On good game from James Harden doesn’t erase all the wrong and bad he did for the Houston Rockets through the entire series, as the Houston Rockets somehow lost 99-98 to the Portland Trail Blazers in game 6, knocked out of the playoffs in the first round for the second straight season, while Jeremy Lin was once again put in the wrong kind of situation and didn’t really make the most of it.
A spot up shooter? Once again? Lin found a lot of success in game 5, his best in the series, because he had time to handle the ball and make decisions, not feed off the breadcrumbs Harden leaves behind. Sure, he should have done a much better job than 4-of-13 from the field for 11 points, including 1-of-6 from beyond the arc, but a head coach can’t expect to misuse a player for an entire season and then for magic to suddenly happen.
In an incredible series, it once again came down to one final shot. No overtime, but Chandler Parsons putting the Rockets two points up with 0.9 seconds left in the game should have been enough. He scrambled for the ball after James Harden missed a bad shot that bounced off the rim (wasn’t there a better shot available?), won it and hit a layup that seemed to be sending us to game 7.
But on the other end, Damian Lillard escaped both Parsons and James Harden to find himself wide open from three. I’m not sure how he had time to pull up for the shot before time expired, but the wonders of the NBA shot clock are beyond me and other people as well. Lillard hit a game winning three, sending the Blazers to their first conference semifinal in over a decade, since the days of the “Jail Blazers.”

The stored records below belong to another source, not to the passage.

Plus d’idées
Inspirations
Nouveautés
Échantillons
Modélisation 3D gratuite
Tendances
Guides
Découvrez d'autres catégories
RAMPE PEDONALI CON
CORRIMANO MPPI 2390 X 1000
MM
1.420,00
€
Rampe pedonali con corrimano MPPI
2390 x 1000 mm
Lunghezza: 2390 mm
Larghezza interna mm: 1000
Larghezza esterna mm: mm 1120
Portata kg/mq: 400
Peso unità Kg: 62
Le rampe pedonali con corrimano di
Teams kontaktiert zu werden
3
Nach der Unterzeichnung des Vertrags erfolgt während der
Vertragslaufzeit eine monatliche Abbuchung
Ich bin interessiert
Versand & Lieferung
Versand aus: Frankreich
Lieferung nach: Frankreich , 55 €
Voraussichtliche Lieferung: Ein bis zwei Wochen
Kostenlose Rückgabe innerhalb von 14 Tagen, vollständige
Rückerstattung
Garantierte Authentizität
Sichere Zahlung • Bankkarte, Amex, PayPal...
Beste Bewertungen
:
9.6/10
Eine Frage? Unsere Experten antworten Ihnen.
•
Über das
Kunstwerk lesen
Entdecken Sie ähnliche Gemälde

Lillard scored 25 points, enjoying the poor defense the Rockets put on him, mostly Patrick Beverley and James Harden. One is an overrated defender, and the other has never shown much interest in defense as well. Lillard average 25.5 points per game in the series while shooting 46.4% from the field. It says something about him as a big-time player by elevating his game in the playoffs, but it also tells something about the defense he faced.

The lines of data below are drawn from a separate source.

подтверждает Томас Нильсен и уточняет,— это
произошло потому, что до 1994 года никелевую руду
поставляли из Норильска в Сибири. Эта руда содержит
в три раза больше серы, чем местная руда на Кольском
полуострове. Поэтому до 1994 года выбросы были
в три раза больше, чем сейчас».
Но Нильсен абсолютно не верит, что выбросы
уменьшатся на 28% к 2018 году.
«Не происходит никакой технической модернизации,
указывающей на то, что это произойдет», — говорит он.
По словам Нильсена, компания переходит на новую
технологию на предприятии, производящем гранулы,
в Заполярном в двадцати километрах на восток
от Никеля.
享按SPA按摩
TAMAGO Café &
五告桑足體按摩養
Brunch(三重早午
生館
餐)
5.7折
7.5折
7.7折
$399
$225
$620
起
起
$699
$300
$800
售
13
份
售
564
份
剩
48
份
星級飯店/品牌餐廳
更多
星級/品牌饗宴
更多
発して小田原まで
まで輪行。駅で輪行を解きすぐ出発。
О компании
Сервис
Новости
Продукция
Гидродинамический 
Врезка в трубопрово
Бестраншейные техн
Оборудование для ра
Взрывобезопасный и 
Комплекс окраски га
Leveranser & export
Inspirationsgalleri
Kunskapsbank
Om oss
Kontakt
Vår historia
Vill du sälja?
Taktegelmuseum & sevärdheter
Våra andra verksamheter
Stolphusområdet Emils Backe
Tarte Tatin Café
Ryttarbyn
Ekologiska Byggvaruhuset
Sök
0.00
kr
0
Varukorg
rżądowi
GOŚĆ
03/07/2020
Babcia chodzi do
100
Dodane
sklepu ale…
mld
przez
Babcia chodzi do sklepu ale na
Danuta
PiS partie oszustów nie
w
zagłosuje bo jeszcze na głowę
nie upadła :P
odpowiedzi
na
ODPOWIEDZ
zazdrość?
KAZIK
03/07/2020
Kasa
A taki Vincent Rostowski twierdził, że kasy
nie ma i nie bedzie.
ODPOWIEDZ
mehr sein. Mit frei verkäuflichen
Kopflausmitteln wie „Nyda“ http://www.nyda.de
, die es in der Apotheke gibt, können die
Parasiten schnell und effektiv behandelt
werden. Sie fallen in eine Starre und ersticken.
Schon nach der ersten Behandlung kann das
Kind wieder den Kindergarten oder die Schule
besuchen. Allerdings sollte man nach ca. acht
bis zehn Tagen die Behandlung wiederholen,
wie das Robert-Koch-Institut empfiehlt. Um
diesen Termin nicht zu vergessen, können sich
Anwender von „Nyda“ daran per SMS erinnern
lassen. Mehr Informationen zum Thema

Omer Asik couldn’t contain LaMarcus Aldridge completely, as the Blazers’ leader scored 30 points, but whenever Asik came off the court (a +16 through 33 minutes) the Rockets fell apart. Kevin McHale has made weird decisions all seasons regarding rotations and lineups, and it seems that very few things that happened along the way actually taught him something, instead working on instinct instead of actually learning from what he saw.

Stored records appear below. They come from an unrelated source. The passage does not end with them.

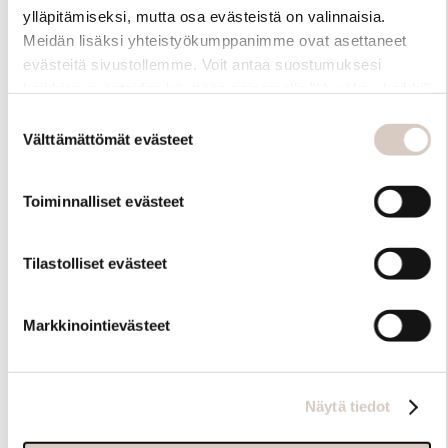
ylläpitämiseksi, mutta osa evästeistä on valinnaisia.
Meidän lisäksi yhteistyökumppanimme ovat asettaneet
evästeitä sivustollemme. Voit antaa suostumuksesi
kaikkien evästeiden käyttöön painamalla ”Hyväksy kaikki”
-linkkiä. Pystyt muuttamaan valintojasi nyt sekä
Suostumuksen
myöhemmin ”Evästeasetukset” -linkin kautta.
Välttämättömät evästeet
valinta
Toiminnalliset evästeet
Hoito-ohjeet
Tilastolliset evästeet
Markkinointievästeet
Näytä tiedot
Samankaltaisia tuotteita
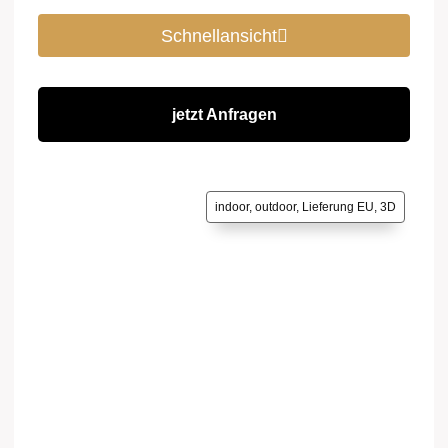
Schnellansicht
jetzt Anfragen
indoor, outdoor, Lieferung EU, 3D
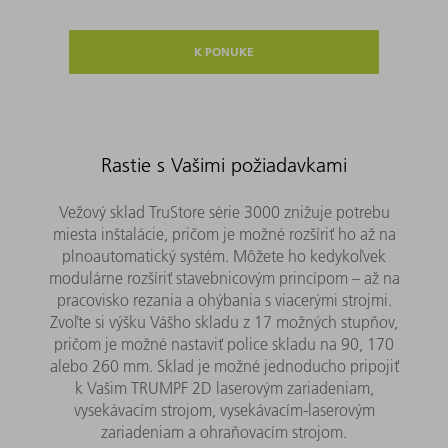
K PONUKE
Rastie s Vašimi požiadavkami
Vežový sklad TruStore série 3000 znižuje potrebu
miesta inštalácie, pričom je možné rozšíriť ho až na
plnoautomatický systém. Môžete ho kedykoľvek
modulárne rozšíriť stavebnicovým princípom – až na
pracovisko rezania a ohýbania s viacerými strojmi.
Zvoľte si výšku Vášho skladu z 17 možných stupňov,
pričom je možné nastaviť police skladu na 90, 170
alebo 260 mm. Sklad je možné jednoducho pripojiť
k Vašim TRUMPF 2D laserovým zariadeniam,
vysekávacím strojom, vysekávacím-laserovým
zariadeniam a ohraňovacím strojom.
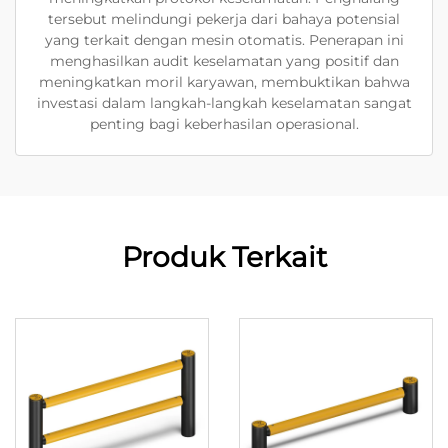
tersebut melindungi pekerja dari bahaya potensial
yang terkait dengan mesin otomatis. Penerapan ini
menghasilkan audit keselamatan yang positif dan
meningkatkan moril karyawan, membuktikan bahwa
investasi dalam langkah-langkah keselamatan sangat
penting bagi keberhasilan operasional.
Produk Terkait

It takes a day or two to think of how to sum up the season and what waits in the future, but it’s hard not to call this a failure. A head coach that doesn’t know how to make the best of his players, and allows a potential star like James Harden to devastate his own team for most of the playoffs. Yes, he was huge with 34 points in game 6, but where was he the rest of the time? Fingers will be pointed at Lin from several directions, but expecting anything from him beyond mediocrity after getting treated unlike anything he deserves this season would be delusional.